And Saudi officials have long vowed not to normalize relations with Israel before the conflict with the Palestinians has been resolved.

All the same, coordination between Washington and Riyadh is today “better now than at any point in the last two years,” said Hesham Alghannam of the Naif Arab University for Security Sciences in Riyadh.

“It’s much warmer and closer. It’s not perfect, but it’s the best moment since President Biden came into office.”

Familiar friction

The issues bedeviling the decades-old relationship are well-known, from flare-ups over human rights to Saudi concerns about Washington’s reliability as a security partner.

Those concerns took on new importance after attacks on Saudi oil facilities in 2019, claimed by Yemen’s Houthi rebels but widely attributed to Iran, temporarily halved crude output.

Smoke billows from an Aramco oil facility in Abqaiq about 60km (37 miles) southwest of Dhahran in Saudi Arabia’s eastern province on September 14, 2019. (AFP)

Saudi officials were deeply disappointed by the tepid response of then-US president Donald Trump’s administration, which they believed undermined their traditional oil-for-security trade-off.

Growing cooperation with Moscow and Beijing highlights how, as Alghannam put it, Riyadh is no longer content to place “all the eggs in the American basket.”

The Saudis also leaned on China to broker a landmark rapprochement with Iran announced in March, something the Biden administration was in no position to do.

Yet it is important not to exaggerate any slip in Washington’s status, Alghannam added.

“No major power has a significant military presence in the region other than the US, and this will be the case for many years to come,” he said, a point driven home by the recent deployment of 3,000 US military personnel to the Red Sea, part of a beefed-up response after tanker seizures by Iran.

‘Onus on Israel’

During last October’s dust-up over oil production, both sides were rankled by the stern exchanges that ensued, said John Hannah, a former US senior foreign policy official who has been visiting the kingdom for three decades.

“It extended to the point of very senior (Saudi officials) saying, ‘OK, you may be re-evaluating the relationship and may have questions about the future of this partnership, but let us tell you we do as well,'” Hannah recalled.
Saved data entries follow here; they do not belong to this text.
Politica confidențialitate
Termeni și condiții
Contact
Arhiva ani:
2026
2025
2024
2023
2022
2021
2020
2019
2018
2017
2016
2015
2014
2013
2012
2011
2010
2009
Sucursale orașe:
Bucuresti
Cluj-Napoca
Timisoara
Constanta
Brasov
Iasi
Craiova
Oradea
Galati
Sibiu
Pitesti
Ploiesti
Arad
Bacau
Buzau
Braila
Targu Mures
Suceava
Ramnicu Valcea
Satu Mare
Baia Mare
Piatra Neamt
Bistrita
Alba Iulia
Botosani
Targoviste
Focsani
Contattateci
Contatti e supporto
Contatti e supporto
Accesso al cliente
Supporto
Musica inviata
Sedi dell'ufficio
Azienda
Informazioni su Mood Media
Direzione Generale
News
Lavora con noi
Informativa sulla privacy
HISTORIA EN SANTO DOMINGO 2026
Even then, though, a genuine rupture was never seriously considered, as the Saudis were simultaneously pitching normalization terms that would lock in long-term cooperation with Washington.

The recent flurry of visits and “serious discussions aimed at taking security ties to new levels” indicate “a much improved atmosphere between top decision makers,” said Hannah, now with the Jewish Institute for National Security of America.
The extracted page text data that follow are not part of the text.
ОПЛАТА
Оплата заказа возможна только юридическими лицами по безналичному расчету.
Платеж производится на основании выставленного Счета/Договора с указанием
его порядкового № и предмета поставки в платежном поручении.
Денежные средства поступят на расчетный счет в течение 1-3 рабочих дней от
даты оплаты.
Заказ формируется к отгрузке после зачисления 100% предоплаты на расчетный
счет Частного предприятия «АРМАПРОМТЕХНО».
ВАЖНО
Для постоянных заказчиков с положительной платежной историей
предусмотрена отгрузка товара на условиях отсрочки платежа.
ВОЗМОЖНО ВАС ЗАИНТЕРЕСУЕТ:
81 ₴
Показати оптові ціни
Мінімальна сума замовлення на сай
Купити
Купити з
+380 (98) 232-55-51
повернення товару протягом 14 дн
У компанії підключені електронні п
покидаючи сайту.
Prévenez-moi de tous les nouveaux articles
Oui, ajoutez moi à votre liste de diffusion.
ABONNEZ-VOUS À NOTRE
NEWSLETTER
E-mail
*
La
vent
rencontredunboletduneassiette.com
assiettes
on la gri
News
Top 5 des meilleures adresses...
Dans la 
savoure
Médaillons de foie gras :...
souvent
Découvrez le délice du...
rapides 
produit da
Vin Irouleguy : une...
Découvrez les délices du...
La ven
A neighborhood in the West Bank settlement of Eli overlooking a nearby Palestinian village, January 17, 2021. (Sraya Diamant/Flash90)

The new US-Saudi closeness has not gone unnoticed elsewhere, including among Palestinian officials who hope Riyadh will insist on an independent Palestinian state.

“I hope that the Saudis will stick to that position and not yield to any kind of pressure, intimidation, coming from the Biden administration or any other power outside of that,” Palestinian Authority foreign minister Riad al-Maliki said last week.

Alghannam said Riyadh needs to know whether the Israelis are “actively working towards making tangible progress on resolving the Palestinian-Israeli conflict.”

He added: “The onus now lies not on Saudi Arabia, but on Israel, to demonstrate its readiness for peace with the kingdom.”